PROBLEM DESCRIPTION: Output each record exactly, excluding pictures.

INPUT:
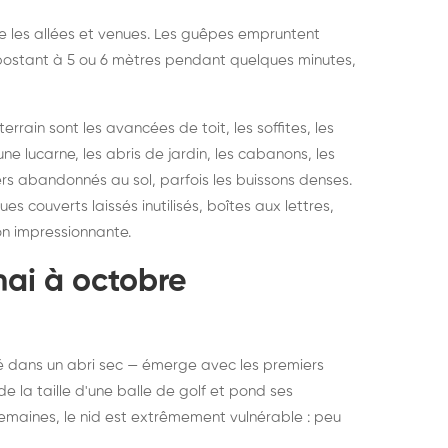
vre les allées et venues. Les guêpes empruntent
se postant à 5 ou 6 mètres pendant quelques minutes,
rain sont les avancées de toit, les soffites, les
ne lucarne, les abris de jardin, les cabanons, les
ers abandonnés au sol, parfois les buissons denses.
 couverts laissés inutilisés, boîtes aux lettres,
on impressionnante.
mai à octobre
rné dans un abri sec — émerge avec les premiers
e la taille d'une balle de golf et pond ses
semaines, le nid est extrêmement vulnérable : peu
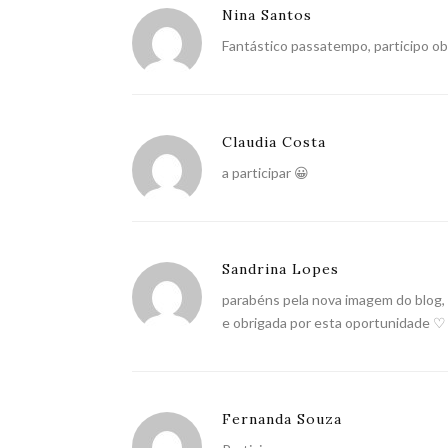
Nina Santos
Fantástico passatempo, participo ob
Claudia Costa
a participar 😀
Sandrina Lopes
parabéns pela nova imagem do blog,
e obrigada por esta oportunidade ♡
Fernanda Souza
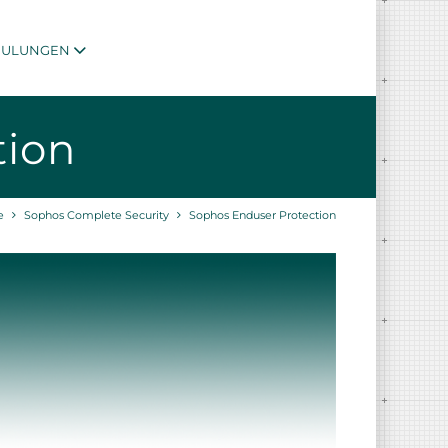
HULUNGEN
tion
e
Sophos Complete Security
Sophos Enduser Protection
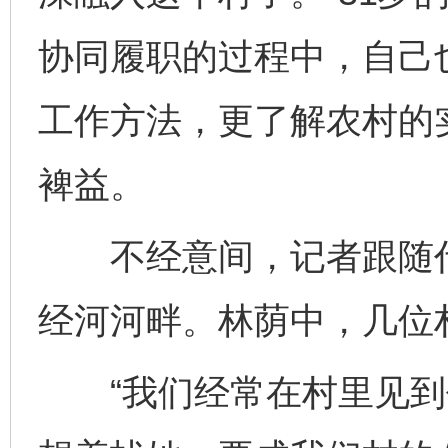
协同履职的过程中，自己
工作方法，更了解农村的
裨益。
不经意间，记者跟随代
经河河畔。林荫中，几位
“我们经常在村里见到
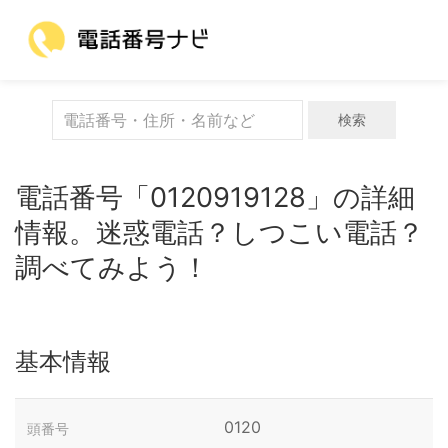
検索
電話番号「0120919128」の詳細
情報。迷惑電話？しつこい電話？
調べてみよう！
基本情報
0120
頭番号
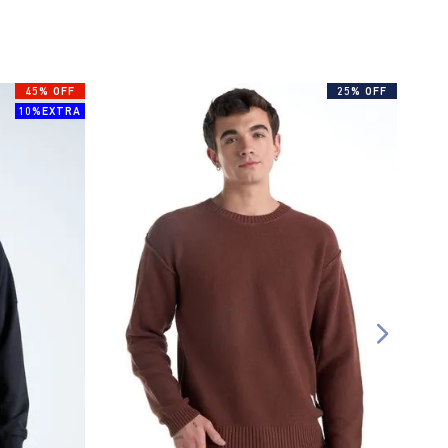
45% OFF
25% OFF
10%EXTRA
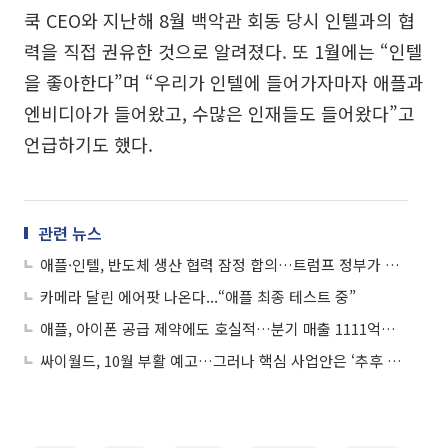
쿡 CEO와 지난해 8월 백악관 회동 당시 인텔과의 협
력을 직접 권유한 것으로 알려졌다. 또 1월에는 “인텔
을 좋아한다”며 “우리가 인텔에 들어가자마자 애플과
엔비디아가 들어왔고, 수많은 인재들도 들어왔다”고
언급하기도 했다.
관련 뉴스
애플·인텔, 반도체 생산 협력 잠정 합의…트럼프 정부가 중재
카메라 달린 에어팟 나온다...“애플 최종 테스트 중”
애플, 아이폰 공급 제약에도 호실적…분기 매출 1111억달러
싸이월드, 10월 부활 예고…그러나 핵심 사업안은 ‘추후 공개’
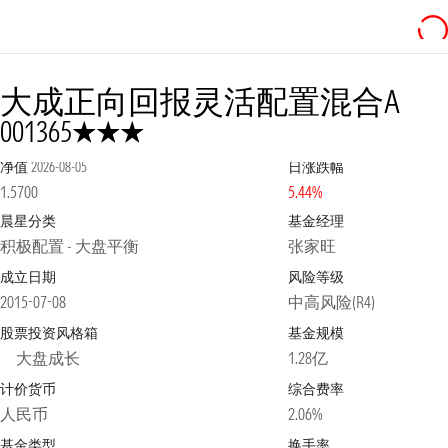
大成正向回报灵活配置混合A
3星
001365
净值
2026-08-05
日涨跌幅
1.5700
5.44%
晨星分类
基金经理
积极配置 - 大盘平衡
张家旺
成立日期
风险等级
2015-07-08
中高风险(R4)
股票投资风格箱
基金规模
大盘成长
1.28亿
计价货币
综合费率
人民币
2.06%
基金类型
换手率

ANSWER SECTION:
vre les allées et venues. Les guêpes empruntent
se postant à 5 ou 6 mètres pendant quelques minutes,
rain sont les avancées de toit, les soffites, les
ne lucarne, les abris de jardin, les cabanons, les
ers abandonnés au sol, parfois les buissons denses.
 couverts laissés inutilisés, boîtes aux lettres,
on impressionnante.
mai à octobre
rné dans un abri sec — émerge avec les premiers
e la taille d'une balle de golf et pond ses
semaines, le nid est extrêmement vulnérable : peu
Nina Santos
Fantástico passatempo, participo ob
Claudia Costa
a participar 😀
Sandrina Lopes
parabéns pela nova imagem do blog,
e obrigada por esta oportunidade ♡
Fernanda Souza
HULUNGEN
tion
e
Sophos Complete Security
Sophos Enduser Protection
协同履职的过程中，自己
工作方法，更了解农村的
裨益。
不经意间，记者跟随代
经河河畔。林荫中，几位
“我们经常在村里见到
検索
電話番号「0120919128」の詳細
情報。迷惑電話？しつこい電話？
調べてみよう！
基本情報
0120
頭番号
45% OFF
25% OFF
10%EXTRA
쿡 CEO와 지난해 8월 백악관 회동 당시 인텔과의 협
력을 직접 권유한 것으로 알려졌다. 또 1월에는 “인텔
을 좋아한다”며 “우리가 인텔에 들어가자마자 애플과
엔비디아가 들어왔고, 수많은 인재들도 들어왔다”고
언급하기도 했다.
관련 뉴스
애플·인텔, 반도체 생산 협력 잠정 합의…트럼프 정부가 중재
카메라 달린 에어팟 나온다...“애플 최종 테스트 중”
애플, 아이폰 공급 제약에도 호실적…분기 매출 1111억달러
싸이월드, 10월 부활 예고…그러나 핵심 사업안은 ‘추후 공개’
大成正向回报灵活配置混合A
3星
001365
净值
2026-08-05
日涨跌幅
1.5700
5.44%
晨星分类
基金经理
积极配置 - 大盘平衡
张家旺
成立日期
风险等级
2015-07-08
中高风险(R4)
股票投资风格箱
基金规模
大盘成长
1.28亿
计价货币
综合费率
人民币
2.06%
基金类型
换手率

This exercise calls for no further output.